• Task to carry out:
From the listing below, select every line where the word "separator" appears.

• Input data:
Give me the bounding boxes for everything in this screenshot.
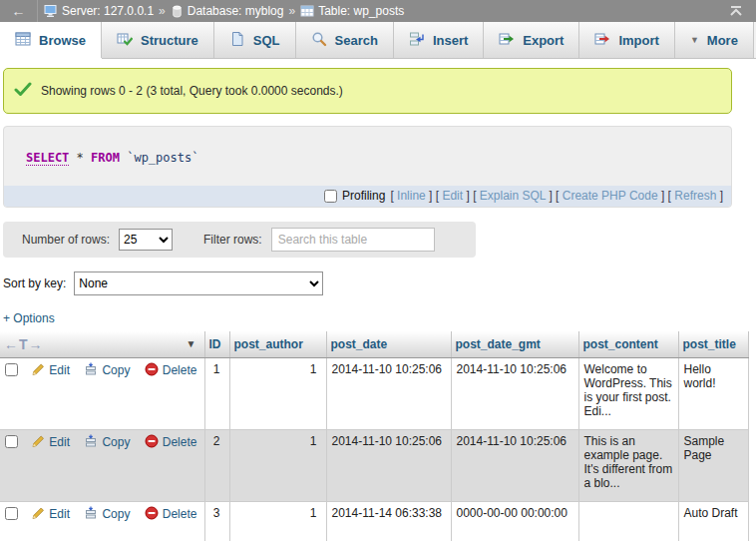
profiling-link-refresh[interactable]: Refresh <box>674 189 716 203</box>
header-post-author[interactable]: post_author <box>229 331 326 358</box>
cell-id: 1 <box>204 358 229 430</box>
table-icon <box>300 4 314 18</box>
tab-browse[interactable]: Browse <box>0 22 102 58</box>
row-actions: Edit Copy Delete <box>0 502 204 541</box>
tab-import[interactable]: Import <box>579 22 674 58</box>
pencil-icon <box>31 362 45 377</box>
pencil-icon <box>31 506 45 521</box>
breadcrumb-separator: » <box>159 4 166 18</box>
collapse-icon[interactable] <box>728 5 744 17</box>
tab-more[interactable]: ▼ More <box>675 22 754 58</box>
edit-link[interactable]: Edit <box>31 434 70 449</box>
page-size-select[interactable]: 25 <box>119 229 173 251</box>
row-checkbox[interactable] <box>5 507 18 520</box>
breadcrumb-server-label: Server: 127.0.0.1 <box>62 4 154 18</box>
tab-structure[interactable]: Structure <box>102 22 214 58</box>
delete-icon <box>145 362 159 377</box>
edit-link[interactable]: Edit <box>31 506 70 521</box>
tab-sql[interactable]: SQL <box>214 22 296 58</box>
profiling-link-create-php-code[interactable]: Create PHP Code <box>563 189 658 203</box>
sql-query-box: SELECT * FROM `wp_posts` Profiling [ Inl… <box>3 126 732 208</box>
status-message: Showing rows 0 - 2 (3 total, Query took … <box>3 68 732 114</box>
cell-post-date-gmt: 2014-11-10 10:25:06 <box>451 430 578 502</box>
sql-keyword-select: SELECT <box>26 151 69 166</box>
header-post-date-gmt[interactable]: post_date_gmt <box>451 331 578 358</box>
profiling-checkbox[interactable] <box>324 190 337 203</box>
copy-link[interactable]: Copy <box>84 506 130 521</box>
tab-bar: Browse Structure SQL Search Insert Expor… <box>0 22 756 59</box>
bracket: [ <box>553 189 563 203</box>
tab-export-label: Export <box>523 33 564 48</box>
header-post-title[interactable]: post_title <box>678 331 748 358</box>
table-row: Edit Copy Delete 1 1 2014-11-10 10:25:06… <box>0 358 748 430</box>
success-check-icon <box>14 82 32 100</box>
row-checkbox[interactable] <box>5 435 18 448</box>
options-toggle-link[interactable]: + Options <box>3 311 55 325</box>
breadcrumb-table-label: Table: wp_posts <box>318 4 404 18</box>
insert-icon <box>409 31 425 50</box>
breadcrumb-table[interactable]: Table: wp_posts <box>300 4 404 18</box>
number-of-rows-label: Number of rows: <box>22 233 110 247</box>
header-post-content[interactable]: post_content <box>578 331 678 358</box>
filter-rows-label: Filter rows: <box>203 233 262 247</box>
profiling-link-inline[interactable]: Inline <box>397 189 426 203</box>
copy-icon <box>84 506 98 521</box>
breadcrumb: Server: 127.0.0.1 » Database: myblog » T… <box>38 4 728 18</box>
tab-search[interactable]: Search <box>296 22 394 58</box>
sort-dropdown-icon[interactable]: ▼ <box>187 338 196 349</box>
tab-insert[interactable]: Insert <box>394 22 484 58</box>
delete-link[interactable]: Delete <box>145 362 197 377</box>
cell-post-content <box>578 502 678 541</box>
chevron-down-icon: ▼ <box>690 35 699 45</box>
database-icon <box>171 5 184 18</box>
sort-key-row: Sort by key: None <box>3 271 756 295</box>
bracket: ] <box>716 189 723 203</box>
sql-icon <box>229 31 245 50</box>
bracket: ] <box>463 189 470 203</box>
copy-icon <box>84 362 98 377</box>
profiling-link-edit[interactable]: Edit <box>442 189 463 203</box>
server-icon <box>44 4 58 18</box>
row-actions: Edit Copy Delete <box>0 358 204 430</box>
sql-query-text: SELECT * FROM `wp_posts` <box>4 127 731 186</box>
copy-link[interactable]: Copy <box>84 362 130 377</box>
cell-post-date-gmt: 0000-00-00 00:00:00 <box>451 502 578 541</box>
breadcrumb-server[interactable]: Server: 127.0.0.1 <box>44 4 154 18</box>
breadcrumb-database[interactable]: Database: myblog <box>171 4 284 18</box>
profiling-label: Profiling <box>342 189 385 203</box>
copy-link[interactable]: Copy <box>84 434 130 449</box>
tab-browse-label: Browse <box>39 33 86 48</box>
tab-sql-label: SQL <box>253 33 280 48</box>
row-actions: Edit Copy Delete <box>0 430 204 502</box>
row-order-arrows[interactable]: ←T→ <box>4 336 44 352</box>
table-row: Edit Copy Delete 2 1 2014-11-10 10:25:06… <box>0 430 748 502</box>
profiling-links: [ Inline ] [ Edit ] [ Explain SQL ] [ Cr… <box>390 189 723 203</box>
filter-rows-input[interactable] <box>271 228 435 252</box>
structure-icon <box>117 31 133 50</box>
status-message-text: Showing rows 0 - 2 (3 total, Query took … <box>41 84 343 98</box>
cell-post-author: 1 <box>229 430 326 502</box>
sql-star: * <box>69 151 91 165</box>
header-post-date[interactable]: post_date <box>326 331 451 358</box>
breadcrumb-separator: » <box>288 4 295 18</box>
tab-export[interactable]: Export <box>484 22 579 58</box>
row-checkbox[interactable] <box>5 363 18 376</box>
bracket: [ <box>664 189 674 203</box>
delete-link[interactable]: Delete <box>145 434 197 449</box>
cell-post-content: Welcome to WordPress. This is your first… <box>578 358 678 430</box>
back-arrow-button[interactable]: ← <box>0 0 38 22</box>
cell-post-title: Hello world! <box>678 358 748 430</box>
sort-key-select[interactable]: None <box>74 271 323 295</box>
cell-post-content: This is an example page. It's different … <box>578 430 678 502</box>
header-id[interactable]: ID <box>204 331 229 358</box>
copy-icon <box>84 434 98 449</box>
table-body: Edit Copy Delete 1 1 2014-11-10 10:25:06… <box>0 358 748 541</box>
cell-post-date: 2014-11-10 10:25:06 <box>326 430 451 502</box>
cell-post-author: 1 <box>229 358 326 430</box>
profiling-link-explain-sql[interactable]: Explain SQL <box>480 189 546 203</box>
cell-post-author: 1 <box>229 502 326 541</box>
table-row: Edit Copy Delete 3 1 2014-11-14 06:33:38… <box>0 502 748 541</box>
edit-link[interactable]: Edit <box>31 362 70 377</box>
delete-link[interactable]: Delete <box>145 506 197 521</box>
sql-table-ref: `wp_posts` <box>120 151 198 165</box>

==

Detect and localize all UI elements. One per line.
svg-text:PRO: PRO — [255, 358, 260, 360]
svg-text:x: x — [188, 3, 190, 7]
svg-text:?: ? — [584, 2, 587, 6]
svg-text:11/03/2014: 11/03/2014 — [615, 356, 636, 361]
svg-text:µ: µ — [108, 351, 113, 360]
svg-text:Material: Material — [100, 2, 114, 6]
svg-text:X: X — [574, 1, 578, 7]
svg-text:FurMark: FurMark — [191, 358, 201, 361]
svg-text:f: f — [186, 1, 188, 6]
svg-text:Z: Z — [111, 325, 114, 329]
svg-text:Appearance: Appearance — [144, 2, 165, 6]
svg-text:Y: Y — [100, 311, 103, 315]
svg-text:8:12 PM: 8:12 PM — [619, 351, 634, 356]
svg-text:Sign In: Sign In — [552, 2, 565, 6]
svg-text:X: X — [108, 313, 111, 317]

• Solved problem:
breadcrumb-separator: » <box>159 4 166 18</box>
breadcrumb-separator: » <box>288 4 295 18</box>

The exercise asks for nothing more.